Having exported milk powder to China for some time, the New Zealand dairy co-operative Fonterra has moved into local production with a major investment in one of the country’s leading dairies. Dominique Patton spoke with Philip Turner, Fonterra’s general manager of government and trade for Asia, about the company’s plans for the Chinese market.
New Zealand dairy co-operative Fonterra is known as the world’s biggest exporter of dairy products but the company is increasingly looking to expand its overseas production as a route to growth. And nowhere can this be more clearly seen than in China.
Having exported milk powder to China for many years, the company took the decision two years ago to invest in local production, acquiring a 43% stake in Shijiazhuang SanLu, one of the country’s top four dairies.
The move reflects both the enormous potential of the Chinese dairy industry and the company’s ambitions for the market, says Philip Turner, Fonterra’s general manager of government and trade for Asia.

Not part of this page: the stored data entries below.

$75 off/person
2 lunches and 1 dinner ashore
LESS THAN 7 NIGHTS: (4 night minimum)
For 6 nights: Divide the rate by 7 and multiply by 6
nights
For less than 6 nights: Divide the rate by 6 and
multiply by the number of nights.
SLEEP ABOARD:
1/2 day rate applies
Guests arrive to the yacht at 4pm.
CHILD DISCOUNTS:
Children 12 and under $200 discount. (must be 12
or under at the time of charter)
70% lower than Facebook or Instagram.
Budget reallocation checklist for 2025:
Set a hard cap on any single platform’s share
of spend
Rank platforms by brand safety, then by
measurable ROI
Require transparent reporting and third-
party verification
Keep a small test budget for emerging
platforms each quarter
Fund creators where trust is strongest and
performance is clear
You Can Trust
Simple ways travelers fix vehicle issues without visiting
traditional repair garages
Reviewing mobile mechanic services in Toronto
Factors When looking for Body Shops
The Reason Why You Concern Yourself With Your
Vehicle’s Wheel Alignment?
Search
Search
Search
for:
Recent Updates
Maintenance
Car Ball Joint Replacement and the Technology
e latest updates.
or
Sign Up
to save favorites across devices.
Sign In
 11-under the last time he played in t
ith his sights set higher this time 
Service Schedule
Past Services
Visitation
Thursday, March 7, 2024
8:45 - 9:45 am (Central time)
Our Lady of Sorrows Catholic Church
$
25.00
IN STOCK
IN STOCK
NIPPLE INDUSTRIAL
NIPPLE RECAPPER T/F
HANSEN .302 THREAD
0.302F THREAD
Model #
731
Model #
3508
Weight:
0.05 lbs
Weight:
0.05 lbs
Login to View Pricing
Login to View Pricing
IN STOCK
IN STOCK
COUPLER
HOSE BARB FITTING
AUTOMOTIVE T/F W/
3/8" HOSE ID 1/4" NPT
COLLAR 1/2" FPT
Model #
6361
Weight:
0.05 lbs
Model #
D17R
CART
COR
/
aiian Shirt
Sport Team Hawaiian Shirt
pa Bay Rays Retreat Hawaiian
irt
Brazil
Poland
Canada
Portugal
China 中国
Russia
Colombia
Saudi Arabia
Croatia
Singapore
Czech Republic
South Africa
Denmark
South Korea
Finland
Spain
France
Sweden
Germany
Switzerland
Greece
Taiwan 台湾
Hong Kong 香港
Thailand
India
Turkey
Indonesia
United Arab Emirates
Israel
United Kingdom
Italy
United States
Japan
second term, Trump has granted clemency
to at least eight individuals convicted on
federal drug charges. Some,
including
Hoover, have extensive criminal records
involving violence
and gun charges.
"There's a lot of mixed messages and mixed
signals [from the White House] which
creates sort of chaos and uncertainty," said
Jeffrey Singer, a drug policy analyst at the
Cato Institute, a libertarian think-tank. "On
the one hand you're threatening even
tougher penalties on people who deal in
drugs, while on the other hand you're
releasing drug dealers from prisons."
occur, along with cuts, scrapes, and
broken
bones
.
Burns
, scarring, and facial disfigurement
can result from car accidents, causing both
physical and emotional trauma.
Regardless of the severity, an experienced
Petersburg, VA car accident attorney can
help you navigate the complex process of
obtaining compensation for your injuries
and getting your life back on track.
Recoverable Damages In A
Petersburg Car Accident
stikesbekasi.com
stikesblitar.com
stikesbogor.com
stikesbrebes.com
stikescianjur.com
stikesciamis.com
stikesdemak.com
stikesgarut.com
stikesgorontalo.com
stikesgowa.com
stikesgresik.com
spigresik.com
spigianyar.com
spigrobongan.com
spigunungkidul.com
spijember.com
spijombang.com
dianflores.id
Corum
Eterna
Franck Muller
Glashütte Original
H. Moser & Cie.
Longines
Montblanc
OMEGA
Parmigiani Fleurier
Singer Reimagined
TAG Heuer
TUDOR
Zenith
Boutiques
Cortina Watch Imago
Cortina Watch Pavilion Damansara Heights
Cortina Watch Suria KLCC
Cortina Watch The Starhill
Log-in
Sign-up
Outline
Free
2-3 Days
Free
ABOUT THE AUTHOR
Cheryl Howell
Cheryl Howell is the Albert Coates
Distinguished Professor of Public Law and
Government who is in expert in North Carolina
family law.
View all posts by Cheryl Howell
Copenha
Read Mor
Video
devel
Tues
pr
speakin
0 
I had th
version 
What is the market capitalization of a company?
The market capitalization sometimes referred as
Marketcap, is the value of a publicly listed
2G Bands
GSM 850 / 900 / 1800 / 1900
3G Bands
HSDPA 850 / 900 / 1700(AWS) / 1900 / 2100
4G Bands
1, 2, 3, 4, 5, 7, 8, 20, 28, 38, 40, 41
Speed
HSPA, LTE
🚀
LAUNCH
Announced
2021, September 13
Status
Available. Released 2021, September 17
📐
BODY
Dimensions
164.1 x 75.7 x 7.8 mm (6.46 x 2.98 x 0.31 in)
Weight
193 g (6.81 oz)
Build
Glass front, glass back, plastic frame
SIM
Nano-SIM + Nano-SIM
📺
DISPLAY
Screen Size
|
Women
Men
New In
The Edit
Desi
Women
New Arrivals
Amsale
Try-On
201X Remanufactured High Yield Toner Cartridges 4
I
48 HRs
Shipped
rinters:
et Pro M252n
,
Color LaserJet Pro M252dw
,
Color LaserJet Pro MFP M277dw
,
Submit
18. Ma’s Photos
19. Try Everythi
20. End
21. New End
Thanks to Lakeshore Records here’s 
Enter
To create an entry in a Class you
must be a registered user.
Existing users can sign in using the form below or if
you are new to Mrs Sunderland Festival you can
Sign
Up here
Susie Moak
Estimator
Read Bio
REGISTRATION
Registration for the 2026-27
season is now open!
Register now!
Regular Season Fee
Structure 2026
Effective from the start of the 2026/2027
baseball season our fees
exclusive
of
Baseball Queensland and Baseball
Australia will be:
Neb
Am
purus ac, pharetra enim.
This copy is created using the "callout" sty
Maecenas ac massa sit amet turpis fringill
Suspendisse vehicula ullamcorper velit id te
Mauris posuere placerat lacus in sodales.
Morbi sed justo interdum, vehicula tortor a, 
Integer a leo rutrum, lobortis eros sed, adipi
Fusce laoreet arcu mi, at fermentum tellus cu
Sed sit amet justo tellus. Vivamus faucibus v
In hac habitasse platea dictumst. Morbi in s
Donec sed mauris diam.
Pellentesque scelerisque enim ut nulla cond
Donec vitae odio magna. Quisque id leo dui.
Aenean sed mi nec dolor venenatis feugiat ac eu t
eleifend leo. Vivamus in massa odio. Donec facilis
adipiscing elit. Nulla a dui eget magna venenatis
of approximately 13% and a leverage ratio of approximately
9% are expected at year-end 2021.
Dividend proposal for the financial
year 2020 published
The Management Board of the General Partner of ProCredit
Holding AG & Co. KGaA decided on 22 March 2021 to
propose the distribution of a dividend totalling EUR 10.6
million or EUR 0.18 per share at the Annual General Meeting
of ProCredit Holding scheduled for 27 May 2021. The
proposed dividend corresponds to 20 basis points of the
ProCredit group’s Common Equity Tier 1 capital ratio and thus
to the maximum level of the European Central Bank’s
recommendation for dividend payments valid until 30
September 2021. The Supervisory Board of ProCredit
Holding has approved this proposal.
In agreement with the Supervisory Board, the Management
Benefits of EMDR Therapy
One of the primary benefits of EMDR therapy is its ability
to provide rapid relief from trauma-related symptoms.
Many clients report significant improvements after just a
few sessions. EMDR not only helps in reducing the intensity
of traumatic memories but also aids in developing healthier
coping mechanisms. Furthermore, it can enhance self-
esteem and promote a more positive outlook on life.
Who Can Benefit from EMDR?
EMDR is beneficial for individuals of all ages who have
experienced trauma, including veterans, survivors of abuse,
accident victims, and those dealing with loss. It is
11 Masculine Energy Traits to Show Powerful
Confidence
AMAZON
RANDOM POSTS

“We accept that we can’t continue to rely on exports out of New Zealand to meet our needs for growth but instead we have to go beyond borders and into local markets,” explains Turner, adding that “we see China as the most exciting dairy market in the world”.
China’s food industry is growing rapidly but no segment has seen the same level of growth as the dairy sector, which has risen from a virtually non-existent industry 20 years ago to one with major national brands and a significant amount of international investment. But with little tradition of dairy foods in China, even local analysts did not expect to see domestic production ramping up so quickly to the point where many are now talking of the country being a net exporter of dairy products.
“The idea seems incredible given the scale of Chinese dairy production just 20 years ago. Major dairies are now exporting. Three or four years ago no-one would have believed that possible,” says Turner, adding that like most observers, Fonterra has been caught out by the speed of growth of the industry.
It is some testament to the growth of the dairy sector that its progress is even outstripping China’s impressive economic growth. “Consumption is already growing faster than GDP at 12% to 15% each year and production is growing even faster,” Turner points out.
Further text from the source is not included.